In general, a server misconfiguration will result in the model executing without an IO servers active, and any MPI tasks assigned will idle for the duration of the program and IO will be performed by R_0.
Using an IO server perturbs the normal layout of the atmosphere processes, particularly output files from each process are named with its global rank, not the rank within the atmosphere model. Certain configurations may set the first task to be an IO server, will sends IO sever output to *.leave
files.
Introducing IO servers changes the decomposition of atmospheric tasks, which will impact bit reproducibility.
Output files#
The stdout/Fortran unit 6 output files from IOS tasks are names consistently with the atmosphere files as <experiment>.fort6.pe<num>
where <num>
is the global MPI task rank. Changing IOS parameters will alter the file contents. In bad configurations, the output of rank zero may be from an IOS task and copied into the “leave” file.
Additional files produced by IOS server tasks:
ioserver_log.<num>
where<num>
is again the global rank. This file tracks memory use of the IO Server in three columns; time, queue size in words and change in queue size in words. The file can be loaded into gnuplot directly., e.g.plot ioserver_log.0031
.
Setup Guide#
When setting up an IO server, be aware of the following conditions.
Domain restrictions#
When you assign processors to an I/O server, you will change the overall decomposition of your domain. You have to run the reconfiguration step every time you change the domain decomposition.

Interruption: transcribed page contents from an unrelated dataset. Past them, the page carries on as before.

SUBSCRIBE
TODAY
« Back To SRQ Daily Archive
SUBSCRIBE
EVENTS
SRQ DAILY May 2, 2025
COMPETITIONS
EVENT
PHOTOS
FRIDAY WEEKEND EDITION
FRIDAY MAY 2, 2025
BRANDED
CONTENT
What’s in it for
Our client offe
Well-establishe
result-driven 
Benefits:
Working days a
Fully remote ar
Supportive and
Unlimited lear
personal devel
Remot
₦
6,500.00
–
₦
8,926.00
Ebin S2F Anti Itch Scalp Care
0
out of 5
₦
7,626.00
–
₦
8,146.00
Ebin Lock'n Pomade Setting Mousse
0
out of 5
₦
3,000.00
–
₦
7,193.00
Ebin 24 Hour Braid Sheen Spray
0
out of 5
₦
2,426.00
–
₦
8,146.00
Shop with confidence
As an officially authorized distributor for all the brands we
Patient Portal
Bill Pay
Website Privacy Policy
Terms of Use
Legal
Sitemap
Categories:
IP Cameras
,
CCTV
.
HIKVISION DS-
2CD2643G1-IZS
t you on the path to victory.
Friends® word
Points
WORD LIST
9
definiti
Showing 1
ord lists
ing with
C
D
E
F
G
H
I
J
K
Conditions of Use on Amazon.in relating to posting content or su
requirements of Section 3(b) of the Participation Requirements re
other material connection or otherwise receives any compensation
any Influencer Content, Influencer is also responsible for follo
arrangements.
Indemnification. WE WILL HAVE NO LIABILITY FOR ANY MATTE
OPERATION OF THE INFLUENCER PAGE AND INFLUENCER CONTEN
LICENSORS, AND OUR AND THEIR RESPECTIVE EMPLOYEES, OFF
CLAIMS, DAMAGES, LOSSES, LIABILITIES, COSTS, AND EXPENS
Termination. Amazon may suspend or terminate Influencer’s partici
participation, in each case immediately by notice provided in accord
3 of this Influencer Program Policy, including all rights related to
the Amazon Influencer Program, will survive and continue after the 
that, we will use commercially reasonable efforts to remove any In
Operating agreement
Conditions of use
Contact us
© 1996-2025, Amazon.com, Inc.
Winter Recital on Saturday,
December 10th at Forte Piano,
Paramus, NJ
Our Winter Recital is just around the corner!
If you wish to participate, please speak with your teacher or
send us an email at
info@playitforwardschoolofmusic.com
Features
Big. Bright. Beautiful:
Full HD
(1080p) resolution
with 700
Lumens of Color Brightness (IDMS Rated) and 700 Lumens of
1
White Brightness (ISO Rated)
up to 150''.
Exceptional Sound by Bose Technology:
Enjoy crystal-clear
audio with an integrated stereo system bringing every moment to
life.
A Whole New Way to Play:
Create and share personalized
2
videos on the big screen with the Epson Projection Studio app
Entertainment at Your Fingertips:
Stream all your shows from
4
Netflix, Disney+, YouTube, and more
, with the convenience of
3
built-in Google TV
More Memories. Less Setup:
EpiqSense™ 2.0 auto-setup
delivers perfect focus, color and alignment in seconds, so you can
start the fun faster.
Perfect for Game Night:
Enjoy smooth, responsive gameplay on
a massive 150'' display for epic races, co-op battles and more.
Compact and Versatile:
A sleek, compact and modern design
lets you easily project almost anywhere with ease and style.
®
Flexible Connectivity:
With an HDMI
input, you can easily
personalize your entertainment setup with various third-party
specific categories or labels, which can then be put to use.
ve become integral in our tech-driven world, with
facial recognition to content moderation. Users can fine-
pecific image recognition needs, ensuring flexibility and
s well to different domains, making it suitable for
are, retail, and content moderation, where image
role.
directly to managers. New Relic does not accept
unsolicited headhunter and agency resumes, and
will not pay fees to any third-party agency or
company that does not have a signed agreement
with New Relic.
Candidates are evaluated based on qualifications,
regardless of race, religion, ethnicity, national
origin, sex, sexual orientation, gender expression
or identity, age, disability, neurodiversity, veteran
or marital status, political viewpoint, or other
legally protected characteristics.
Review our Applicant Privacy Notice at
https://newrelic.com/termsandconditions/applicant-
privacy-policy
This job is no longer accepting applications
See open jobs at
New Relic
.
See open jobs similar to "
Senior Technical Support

You assign the number of processors to the I/O servers by altering the FLUME_IOS_NPROC
environment variable. Any non-zero value will trigger UM I/O logic and it will try to configure an I/O using the input environment variables and namelist inputs.
I’m fairly sure you must be using at least two OPENMP threads in the UM task (i.e. set UM_ATM_OMP=2
in site/nci-gadi/suite-adds.rc
for the rAM3 suite.)
The I/O namelist controls are located in app/um/rose-app.conf
in the [namelist:ioscntl]
section.
From the Bureau advice on suite optimisation link at code.metoffice.gov.uk
Gadi Cascade Lake nodes have 48 cores per node. Number of threads OMP_NUM_THREADS specified for a job should be set in a way that number of cores per node (48 is in the Cascade Lake case) is multiple of OMP_NUM_THREADS. The total number of cores used by a UM run is (NPROCX * NPROCY + FLUME_IOS_NPROC) * OMP_NUM_THREADS
In our suite.rc
files this is specified using
-l ncpus = {{(nx * ny + ios) * omp}}
The above link also suggests that
ios_spacing
– it is recommended that no more than a single IO server PE should be placed on each node, on Cascade Lake nodes with 48 cores per node it is achieved with ios_spacing=48/OMP_NUM_THREADS
However, for the AUS2200 configuration running on the Sapphire Rapid nodes, the following configuration was used when running a 68x68 decomposition using 96 threads per node and .
ios_spacing=68
Addittionally,
ios_tasks_per_server=8
was used because the AUS2200 model output six files (including the restart dump) at the end of the final timestep. So setting FLUME_IOS_NCPROC = 48
with 8 tasks per server allowed these six file writes to be written in parallel.
Investigation of the I/O server parameter settings for UM tasks on Gadi could prove fruitful.